To some extent, the genre of your book can depend less on what’s between the pages and more on what a publisher decides to do for marketing and positioning. That said, knowing that your book genre is ultimately up to your publisher is no excuse to be uneducated about genre if you’re trying to make a career as a writer. You should be familiar with the nuances of your favorite genres through reading. Don’t write off genre entirely. But don’t stress too much about it either. Read books that will help you write good books. That’s what matters.

Questions for WritersQUESTION: Some people say writers should perfectly adhere to book genre forms. What do you think? Take a risk by breaking out of genre? Or play it safe in hopes of an easier path to publication?

8 Responses to Don’t Know Your Book Genre? Here’s What To Do

  1. Twilight was not new, that plot (what little there was of it) was not original either. Sparkling vampires is not original.
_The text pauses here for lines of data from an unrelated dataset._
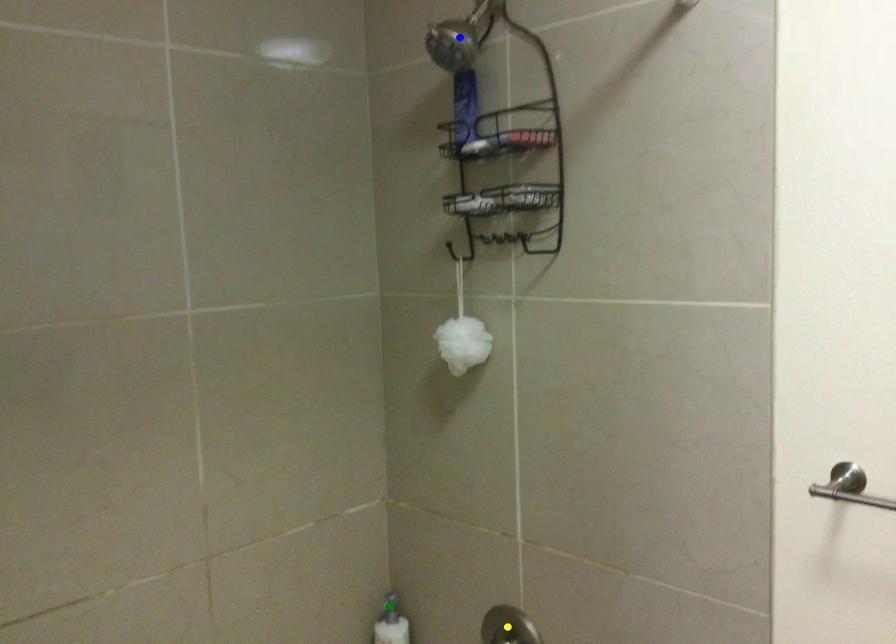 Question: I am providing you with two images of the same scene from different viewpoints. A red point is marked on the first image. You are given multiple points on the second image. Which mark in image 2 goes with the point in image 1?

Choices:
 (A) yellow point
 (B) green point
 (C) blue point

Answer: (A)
  2. I totally understand what’s being said about playing it safe, especially to get published the first time. However, I think it’s worth noting that every book that made it big in the market in the last decade has broken out of its genre. Maybe ‘break out’ is the wrong phrase. Rather, the author took a well known genre and it made it their own, often breaking all the rules. Harry Potter, The Hunger Games, The Girl With the Dragon Tattoo, Twilight. All of these books took a genre and did something totally new and different with it. The results are so compelling that people just can’t get enough.
    I’m all about breaking the rules of a genre. I completely understand knowing the basics first–it’s essential if you are to know HOW to break out of a genre–but in terms of publication, the more rule breakage, the better in my opinion. That’s one reason I won’t write genre romance. I don’t have anything against the genre itself, but there are so many strict rules to be considered that genre, that it’s creatively stiffling. Breaking out of a genre encourages creative ingenuity and is fantastically liberating! And it doesn’t have to be about the weirdness of the genre. Just because you’re doing a cross over or hybrid doesn’t mean that you can’t make it appeal to the masses. In fact, if the above-listed titles are any indication, the out-of-genre book may be the rule for popularity, rather than the exception. :D

  3. What about the readers? I understand that authors want to write what’s in their hearts and not worry about the marketing end of things, but that’s an undeniable part of it. When I buy a new book, my mood determines what genre I’m looking for. Is it so bad that I want to know that I’m using my money on something I want to read, and that the author isn’t going to switch from sci-fi to romance in the middle of the book? I don’t think authors should necessarily have to write FOR the genre, but, the better you “label” your book’s genre, the more success you’ll have finding and keeping readers.

  4. Writers have to do both: adhere to genre and break out of it just enough to keep things interesting. I guess if you just know your genre really well and then trust yourself and apply your own creative spin to it, you’re probabaly in the right territory.

    But I like what Mary Ann says about getting the basics down first. You can’t break the rules until you’ve mastered them!

  5. It’s a fine line between paying attention to genre rules and just following your muse to write a good book. But nothing’s more important that being true to yourself, even if that means breaking genre rules (and never getting published).

  6. QUESTION: Some people say writers should perfectly adhere to book genre forms. What do you think? Take a risk by breaking out of genre? Or play it safe in hopes of an easier path to publication?

    I’m a fairly new author and since I’ve yet to publish a book, I’m all about playing it safe! If a publisher is going to take a chance on me I’d better first know the basics before venturing off on my own. I think once I’ve proven myself, then I can stray off the safe path!